Summer 2010 - THE POTOMAC

The Madness in the Mothers
   Robin Billings

    There was a madness in the mothers. No one mentioned it, because it wasn’t like you could really see madness, all lined up for you in rows or anything like that. But when the madness started piling up, you couldn’t help but wonder if it was a disease the mothers were catching from living in their same-looking little rectangle houses up and down the blocks in the neighborhood.

     Some of the mothers died strangely and suddenly. In the winter I heard about how a mother fell asleep with her head under a pillow and she was asleep so she didn’t know she couldn’t breathe, so she smothered herself to death by accident.    

     And a few doors down from my house, a mother who was kind of new to the block, so nobody knew her very well yet, she locked herself in the bathroom in the middle of the day - right there in the middle of the day, with all her kids, four of them, two doors down from us, out in the front yard, and her new baby over with the neighbor lady - and about dinnertime another mother saw the kids still out in the yard and one of them kind of crying, so she went inside and banged on the bathroom door, and then another mother, the mother who’d been watching the baby, came in to help her bang.
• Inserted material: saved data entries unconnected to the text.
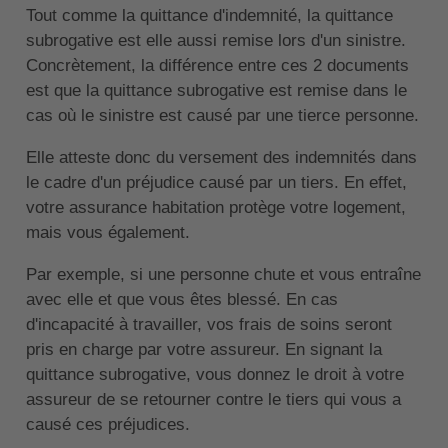
Tout comme la quittance d'indemnité, la quittance
subrogative est elle aussi remise lors d'un sinistre.
Concrètement, la différence entre ces 2 documents
est que la quittance subrogative est remise dans le
cas où le sinistre est causé par une tierce personne.
Elle atteste donc du versement des indemnités dans
le cadre d'un préjudice causé par un tiers. En effet,
votre assurance habitation protège votre logement,
mais vous également.
Par exemple, si une personne chute et vous entraîne
avec elle et que vous êtes blessé. En cas
d'incapacité à travailler, vos frais de soins seront
pris en charge par votre assureur. En signant la
quittance subrogative, vous donnez le droit à votre
assureur de se retourner contre le tiers qui vous a
causé ces préjudices.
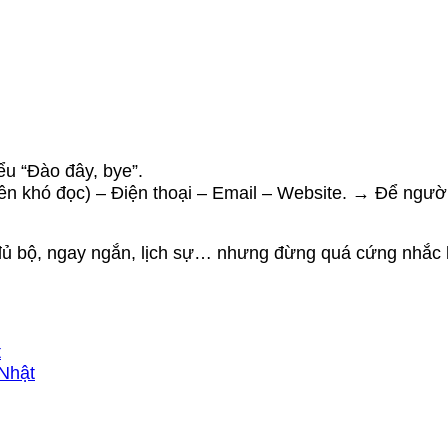
iểu “Đào đây, bye”.
ên khó đọc) – Điện thoại – Email – Website. → Để người
 đủ bộ, ngay ngắn, lịch sự… nhưng đừng quá cứng nhắc 
t
Nhật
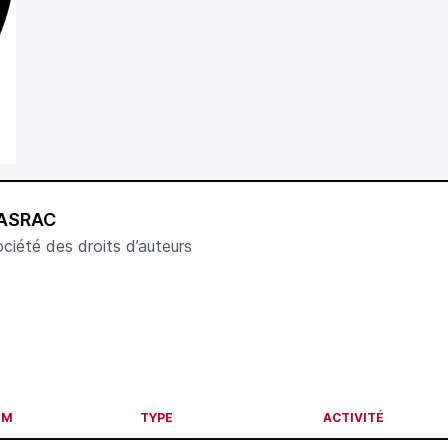
ASRAC
ciété des droits d’auteurs
OM
TYPE
ACTIVITÉ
When they finally got the door open, there was the new mother to the neighborhood, lying in watery blood, naked and dead, and her children out in the hall, crying for her and wanting to see her and be held by her. That’s what the mother who found her said. She said that was a mortal sin, leaving her babies in the lurch like that.

     And there was madness in some living mothers, like Mrs. Cecilia Halloran. Cecilia was always slapping her oldest girl Mary across her face. I saw her do it a few times at their house when I was bored and I walked down to visit.

     You couldn’t step a toe out of line around Cecilia, and that was hard not to do when you never knew where the toe line was, or how not to cross it. It seemed to change every day with that mother.

     Any time anything at all didn’t go her way, Cecilia came down with a headache she called one of my migraines, and it was weird because she’d smile when she’d say it to someone, one of my migraines, like they made her special or something, and her children had to whisper, and their house had to stay dark inside like somebody was holding a funeral in there, and nobody could go over there, not even in the yard, because Cecilia swore she could hear sounds even out in the yard. And her children couldn’t go to friends’ houses either, because when Cecilia was suffering, everybody in her family needed to suffer. They just had to stay in there in the dark and be quiet and do chores at a slow enough pace not to make any noise.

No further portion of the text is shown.